Letter: No more city studies

The Glenwood Springs City Council is now discussing the possibility of releasing a Request for Qualification (RFQ) to study parking and a possible Bus Rapid Transit station. 

The estimated cost is somewhere around $600,000 with Glenwood Springs funding about half or $300,000. 

There are a few problems with doing these studies. Usually the firm doing the study is from out of town. They send a few representatives to get an idea from the City Council and city staff on what they are looking for and their ideas about the needs of the city. 

A few months later the city gets some very nice looking notebooks with all kinds of charts, pictures and data — as well as a huge bill. 

Staff and City Council discuss these studies and then often put them on a shelf with the many other studies that have been completed over the years. Most of the time the firm that does the study feeds back to the city what it knows city staff and City Council want to hear to legitimatize their spending money on these projects. In other words we get the information we already know but can then say that it came from “experts.” 

Our town is not that large geographically. Our city staff and City Council could survey Glenwood Springs in an afternoon. For example, just how long would it take to drive around downtown to find out what areas it is hard to find a parking spot at certain times of the day. 

In fact, we already have a real expert on downtown parking. She has been more familiar with downtown parking than anyone else in the city and certainly would be more accurate than any entity we could hire. She has been walking the downtown area streets and seeing where cars are parked for decades. 

Anyone who has lived in Glenwood Springs for any length of time could not help but recognize Janie Daniels, our own parking enforcement officer who did a fantastic job for so many years and retired only a month ago. Congratulations, Janie. 

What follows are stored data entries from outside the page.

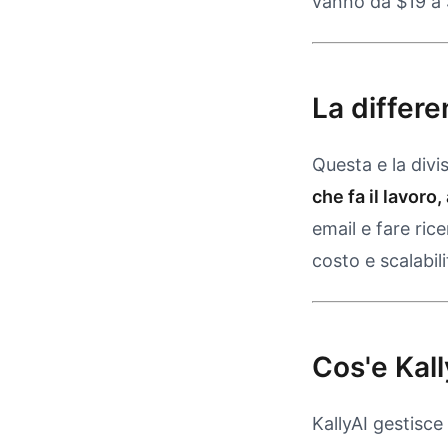
vanno da $19 a $
La differe
Questa e la divi
che fa il lavoro
email e fare ric
costo e scalabili
Cos'e Kall
KallyAI gestisce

Why not get her views on the subject? I am sure she knows more than the “experts” whom we would hire to do another study. The only items we would not get are the fancy notebooks to file away.

If the city has an extra $300,000 to spend why not use those funds on some of our failing streets that have been in need of repair and by the city’s own admission have failed to meet standards. We do not need to do a study to figure out which ones need to be reconstructed. Just take the drive around town and check out the potholes in Cedar Crest, North Glenwood and the Red Mountain areas, to name a few. 

Unfortunately, these streets have not been kept up, and a simple overlay like what is being done on some of our streets now will not fix their problems. They will have to be engineered and reconstructed.

Glenwood Springs does not need another study. Just look and ask around for the answers.